The response must be the exact lines from the line holding "Waves Haare die jede Frau kennen" through the end of the entries, with no pictures and nothing else.

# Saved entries
▬▬▬▬▬▬
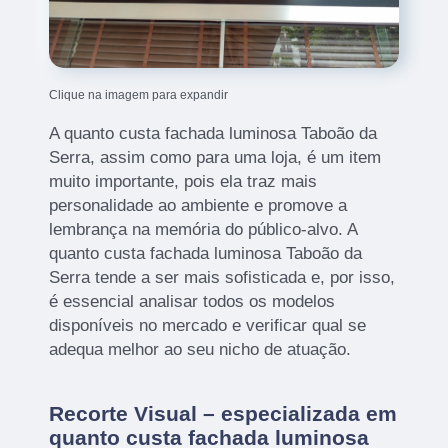
Clique na imagem para expandir
A quanto custa fachada luminosa Taboão da
Serra, assim como para uma loja, é um item
muito importante, pois ela traz mais
personalidade ao ambiente e promove a
lembrança na memória do público-alvo. A
quanto custa fachada luminosa Taboão da
Serra tende a ser mais sofisticada e, por isso,
é essencial analisar todos os modelos
disponíveis no mercado e verificar qual se
adequa melhor ao seu nicho de atuação.
Recorte Visual – especializada em
quanto custa fachada luminosa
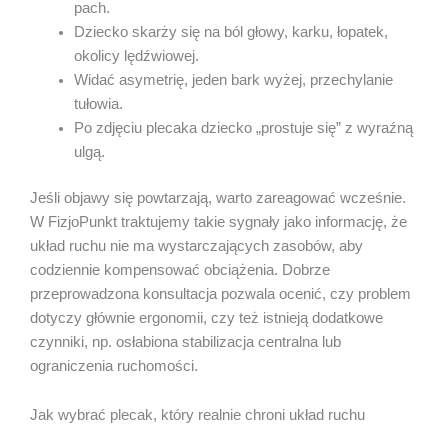
pach.
Dziecko skarży się na ból głowy, karku, łopatek,
okolicy lędźwiowej.
Widać asymetrię, jeden bark wyżej, przechylanie
tułowia.
Po zdjęciu plecaka dziecko „prostuje się” z wyraźną
ulgą.
Jeśli objawy się powtarzają, warto zareagować wcześnie.
W FizjoPunkt traktujemy takie sygnały jako informację, że
układ ruchu nie ma wystarczających zasobów, aby
codziennie kompensować obciążenia. Dobrze
przeprowadzona konsultacja pozwala ocenić, czy problem
dotyczy głównie ergonomii, czy też istnieją dodatkowe
czynniki, np. osłabiona stabilizacja centralna lub
ograniczenia ruchomości.
Jak wybrać plecak, który realnie chroni układ ruchu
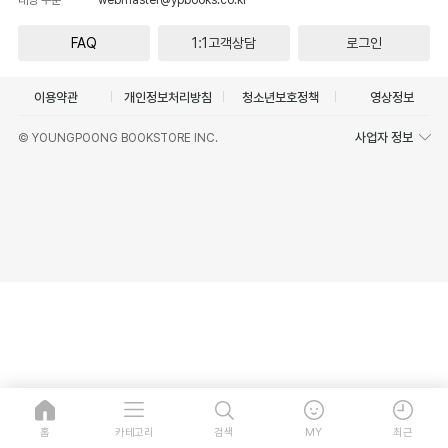
FAQ
1:1고객상담
로그인
이용약관
개인정보처리방침
청소년보호정책
영상정보
사업자 정보
© YOUNGPOONG BOOKSTORE INC.
홈
카테고리
검색
MY
최근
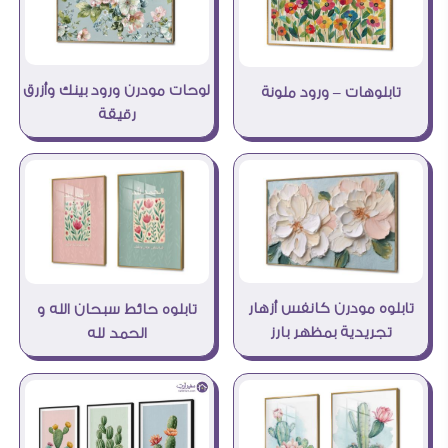
لوحات مودرن ورود بينك وأزرق
تابلوهات – ورود ملونة
رقيقة
تابلوه مودرن كانفس أزهار
تابلوه حائط سبحان الله و
تجريدية بمظهر بارز
الحمد لله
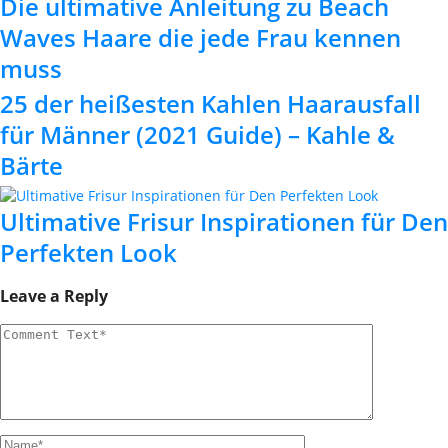
Die ultimative Anleitung zu Beach
Waves Haare die jede Frau kennen
muss
25 der heißesten Kahlen Haarausfall
für Männer (2021 Guide) – Kahle &
Bärte
Ultimative Frisur Inspirationen für Den
Perfekten Look
Leave a Reply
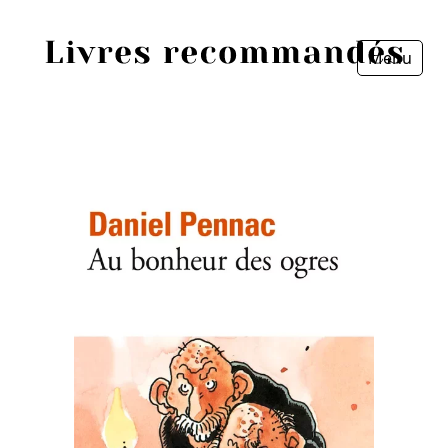
Menu
Fermer
Accueil
Episodes
Sources
Personnes
Livres
Livres les plus recommandés
Prix littéraires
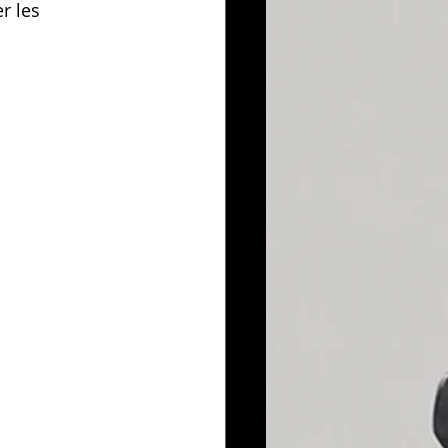
r les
▬▬▬▬▬▬
# SOLVED EXERCISE
Waves Haare die jede Frau kennen
muss
25 der heißesten Kahlen Haarausfall
für Männer (2021 Guide) – Kahle &
Bärte
Ultimative Frisur Inspirationen für Den
Perfekten Look
Leave a Reply
Menu
Fermer
Accueil
Episodes
Sources
Personnes
Livres
Livres les plus recommandés
Prix littéraires
r les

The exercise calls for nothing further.